• TRY IT
For the entries below, the expected answer is the line with "Африке к югу", the line with "обычно колеблется в", and every line between them, exactly as written, and nothing more.

• INFORMATION PROVIDED
========================================
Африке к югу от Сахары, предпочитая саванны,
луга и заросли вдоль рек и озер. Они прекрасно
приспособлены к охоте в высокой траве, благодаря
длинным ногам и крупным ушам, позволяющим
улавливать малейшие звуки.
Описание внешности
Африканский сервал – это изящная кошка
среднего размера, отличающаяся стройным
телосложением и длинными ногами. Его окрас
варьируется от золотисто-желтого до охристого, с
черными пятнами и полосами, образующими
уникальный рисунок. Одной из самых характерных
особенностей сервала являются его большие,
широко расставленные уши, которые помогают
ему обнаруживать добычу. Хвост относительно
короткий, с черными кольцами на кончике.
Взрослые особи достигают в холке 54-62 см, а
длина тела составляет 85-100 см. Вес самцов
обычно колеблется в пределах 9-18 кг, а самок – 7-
========================================
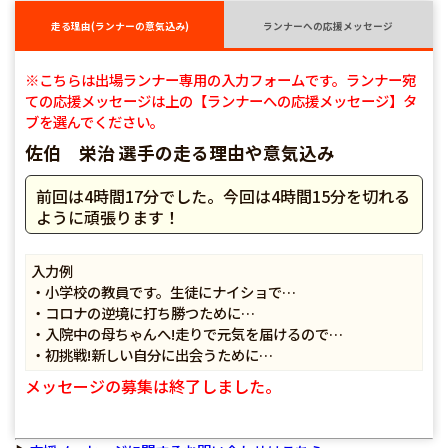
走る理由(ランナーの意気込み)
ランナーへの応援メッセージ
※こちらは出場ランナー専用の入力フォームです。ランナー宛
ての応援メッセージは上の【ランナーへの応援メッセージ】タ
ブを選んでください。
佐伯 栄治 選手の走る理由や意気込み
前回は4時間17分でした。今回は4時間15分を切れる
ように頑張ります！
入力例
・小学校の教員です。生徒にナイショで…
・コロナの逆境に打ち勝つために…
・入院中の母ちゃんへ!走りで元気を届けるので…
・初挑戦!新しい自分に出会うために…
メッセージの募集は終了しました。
========================================
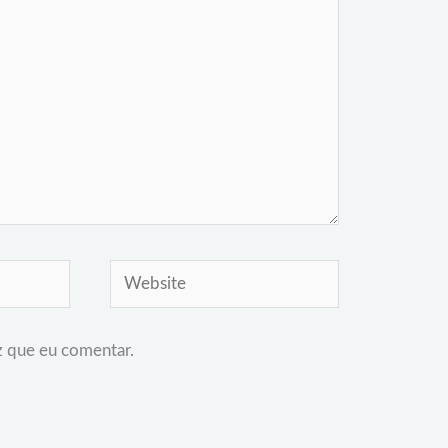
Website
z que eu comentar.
========================================
• RESPONSE TO THIS EXERCISE
Африке к югу от Сахары, предпочитая саванны,
луга и заросли вдоль рек и озер. Они прекрасно
приспособлены к охоте в высокой траве, благодаря
длинным ногам и крупным ушам, позволяющим
улавливать малейшие звуки.
Описание внешности
Африканский сервал – это изящная кошка
среднего размера, отличающаяся стройным
телосложением и длинными ногами. Его окрас
варьируется от золотисто-желтого до охристого, с
черными пятнами и полосами, образующими
уникальный рисунок. Одной из самых характерных
особенностей сервала являются его большие,
широко расставленные уши, которые помогают
ему обнаруживать добычу. Хвост относительно
короткий, с черными кольцами на кончике.
Взрослые особи достигают в холке 54-62 см, а
длина тела составляет 85-100 см. Вес самцов
обычно колеблется в пределах 9-18 кг, а самок – 7-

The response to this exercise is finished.